----- Records for the exercise
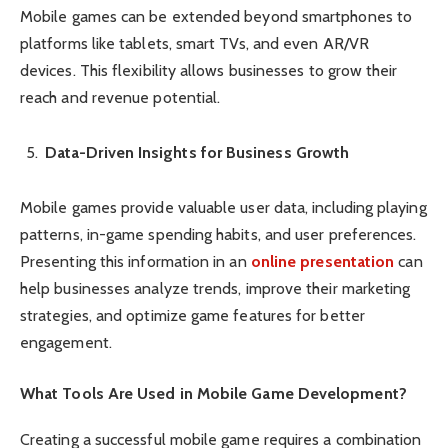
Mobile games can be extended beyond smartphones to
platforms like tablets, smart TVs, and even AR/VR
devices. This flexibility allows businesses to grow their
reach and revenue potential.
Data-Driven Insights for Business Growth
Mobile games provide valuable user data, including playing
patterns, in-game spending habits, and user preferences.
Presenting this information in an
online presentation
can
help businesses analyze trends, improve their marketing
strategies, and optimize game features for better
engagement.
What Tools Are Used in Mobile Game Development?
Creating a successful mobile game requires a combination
----------
----- Records for the exercise
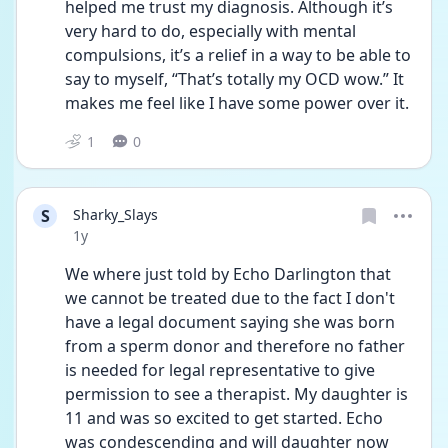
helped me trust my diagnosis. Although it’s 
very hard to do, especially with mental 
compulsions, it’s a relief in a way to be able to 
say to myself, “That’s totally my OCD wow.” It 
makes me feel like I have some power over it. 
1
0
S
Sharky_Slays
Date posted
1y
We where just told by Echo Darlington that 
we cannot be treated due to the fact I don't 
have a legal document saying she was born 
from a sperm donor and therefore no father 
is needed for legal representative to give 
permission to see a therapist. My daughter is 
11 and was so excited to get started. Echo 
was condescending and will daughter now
----------
----- Records for the exercise
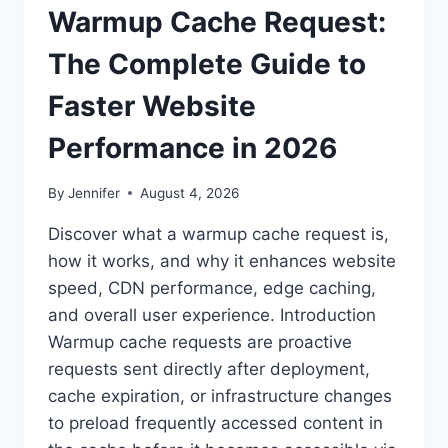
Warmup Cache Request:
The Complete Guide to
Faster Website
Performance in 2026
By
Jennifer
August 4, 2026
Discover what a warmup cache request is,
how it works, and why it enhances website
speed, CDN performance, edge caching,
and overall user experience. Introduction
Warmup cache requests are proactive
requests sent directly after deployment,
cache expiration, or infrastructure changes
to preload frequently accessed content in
----------
## Task requirements
If a line in the entries above includes "games", count it; report the total alone.

## Output of the exercise
2